確かにモンスター辞典にも神様同等に信仰されるドラゴンは載ってたはず。伝説時代の話だから本当に居たかも分からない、それと神様そのものとされるドラゴンなんて…聞いたことがない。


「ぐうう」


ドラゴンは左右にのたうち回った。首を横に振っているように見えなくもない。


「モンスターか?」


ドラゴンは唸り声をあげながら左右にのたうち回る。


「人か?」


ドラゴンは小さく咆哮して最大限に上下に頭を動かした。そのせいで地面に顎が当たって周りに土埃が舞い上がる。


「人!?」


アレンも私も驚いてドラゴンをバッと見て、それでも私はすぐさま首を横に動かす。


「どこが人なの、どう見てもドラゴン…」


そこまで言いかけて、ふとラグナスとの会話を思い出した。


そう言えば魔界には人をモンスターに変えるとても値段の張る薬があると言っていたわ、もしかしてそれで?


「魔族に薬で人間からモンスターに変えられたの?」


「ぐうう」


ドラゴンは唸り声をあげながら左右にのたうち回る。違うという意味みたい。

というより、自分の言葉にドラゴンが反応したことに何だか感動しちゃう。


「人なら話が早い」


サードはほくそ笑む。


「お前元に戻りたいか?」


ドラゴンは口を開け小さく唸りながら大きく頷いた。


「なら俺たちに協力するか?するよな?するだろ?」


何よ、その決めつけ三段活用。


でもドラゴンは首を大きく上下に動かして、恐ろし気な目からポロポロと何かが流れ出た。どうやら涙のようで、地面にあっという間に水たまりが二つ出来上がる。

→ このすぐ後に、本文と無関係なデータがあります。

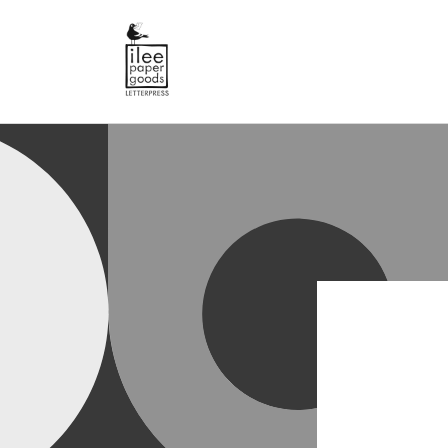
SKIP TO
CONTENT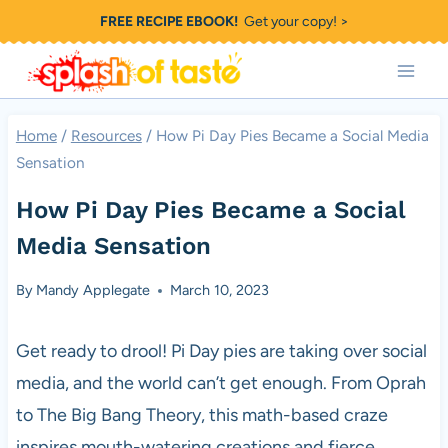
Skip
FREE RECIPE EBOOK!
Get your copy! >
to
content
Home
/
Resources
/
How Pi Day Pies Became a Social Media
Sensation
How Pi Day Pies Became a Social
Media Sensation
By
Mandy Applegate
March 10, 2023
Get ready to drool! Pi Day pies are taking over social
media, and the world can’t get enough. From Oprah
to The Big Bang Theory, this math-based craze
inspires mouth-watering creations and fierce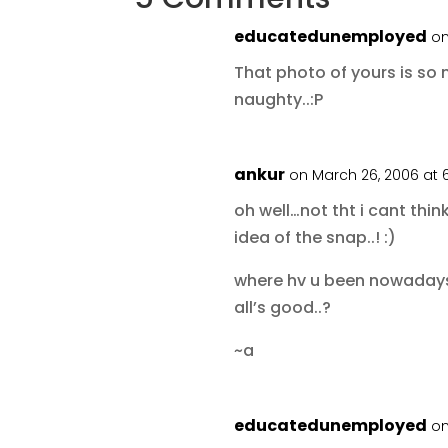
educatedunemployed
on
That photo of yours is so
naughty..:P
ankur
on March 26, 2006 at 
oh well…not tht i cant thin
idea of the snap..! :)
where hv u been nowadays.
all’s good..?
~a
educatedunemployed
on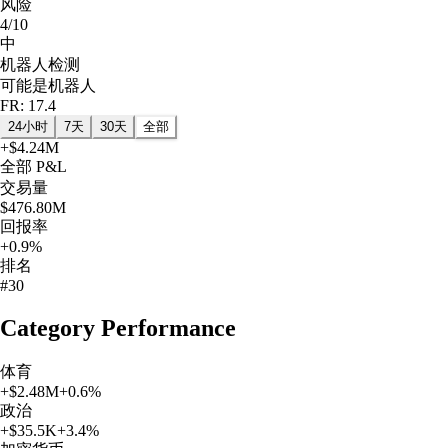
风险
4/10
中
机器人检测
可能是机器人
FR: 17.4
24小时
7天
30天
全部
+
$4.24M
全部
P&L
交易量
$476.80M
回报率
+0.9%
排名
#30
Category Performance
体育
+
$2.48M
+
0.6
%
政治
+
$35.5K
+
3.4
%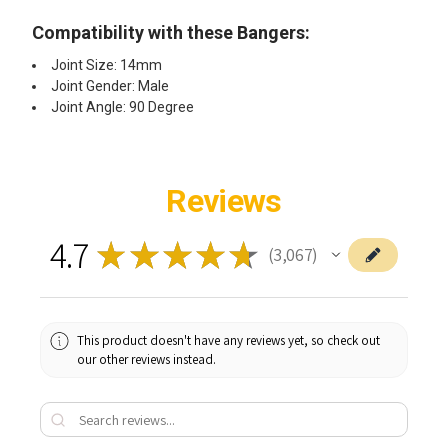
Compatibility with these Bangers:
Joint Size: 14mm
Joint Gender: Male
Joint Angle: 90 Degree
Reviews
4.7
★
★
★
★
★
3,067
3067
This product doesn't have any reviews yet, so check out
our other reviews instead.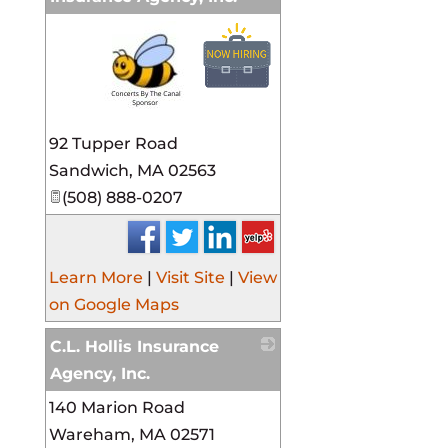
_
92 Tupper Road
Sandwich
,
MA
02563
(508) 888-0207
Learn More
|
Visit Site
|
View
on Google Maps
C.L. Hollis Insurance
Agency, Inc.
140 Marion Road
_
Wareham
,
MA
02571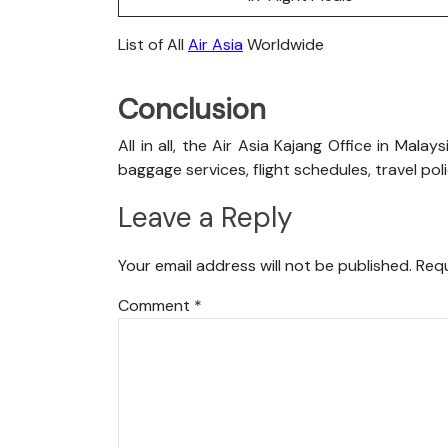
List of All
Air Asia
Worldwide
Conclusion
All in all, the Air Asia Kajang Office in Mala
baggage services, flight schedules, travel pol
Leave a Reply
Your email address will not be published.
Requ
Comment
*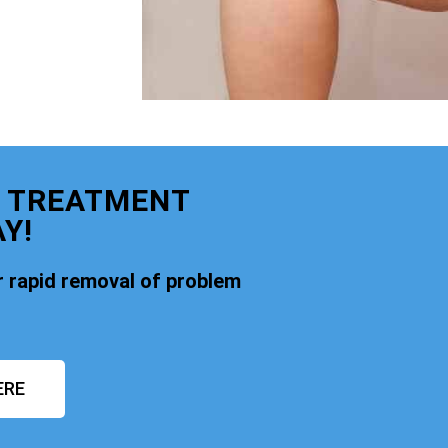
E TREATMENT
Y!
 rapid removal of problem
ERE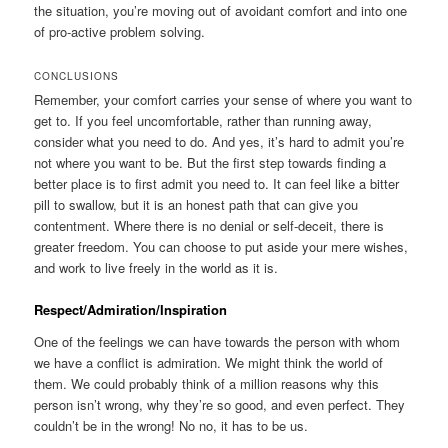
the situation, you’re moving out of avoidant comfort and into one
of pro-active problem solving.
CONCLUSIONS
Remember, your comfort carries your sense of where you want to
get to. If you feel uncomfortable, rather than running away,
consider what you need to do. And yes, it’s hard to admit you’re
not where you want to be. But the first step towards finding a
better place is to first admit you need to. It can feel like a bitter
pill to swallow, but it is an honest path that can give you
contentment. Where there is no denial or self-deceit, there is
greater freedom. You can choose to put aside your mere wishes,
and work to live freely in the world as it is.
Respect/Admiration/Inspiration
One of the feelings we can have towards the person with whom
we have a conflict is admiration. We might think the world of
them. We could probably think of a million reasons why this
person isn’t wrong, why they’re so good, and even perfect. They
couldn’t be in the wrong! No no, it has to be us.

その様子はどう見たって敵意は無いから、私は遠慮がちにサードに声をかけた。


「拘束…解く?」


「おう」


私はドラゴンにグルグルと巻き付けていた木々を真っ直ぐに伸ばしてドラゴンを解放した。


思えば最初からサードは何かアタリをつけていたようだった。なのに私が勝手に攻撃するのねと動いたせいで流れがこじれてしまったような気がする。


きっとこれから私はサードに悪態をつかれる。

それでもこれは私の早とちりが原因だから不本意だけど甘んじて受けるしかないと覚悟を決めて渋い顔で黙り込んでいると、サードは特に悪態も文句も嫌味を言うでもなく、


「あっちとこっちの村人集めろ」


と私とアレンに指示を出すだけだった。

ウサギって水に関するものに結構関わってるんですよ。因幡の白兎が起縁しているんでしょうか。前に火伏せのためと屋根瓦の丸い部分にウサギをかたどった模様がついてるの見たことあります。


そんで虎は風を操り、龍は雨を操るとされています。龍虎の対決みたいな絵が沢山ありますね。二匹が睨みあって喧嘩始まりそうな絵。

そんでさらに干支だと虎、卯、辰で真ん中にウサギいます。風を操る虎と雨を操る龍の間に水に関わるウサギがいて、雨と風の調停役としてそこにいるのでは…。みたいな内容の本を前に読んだんですけど、これって胸熱じゃないですか。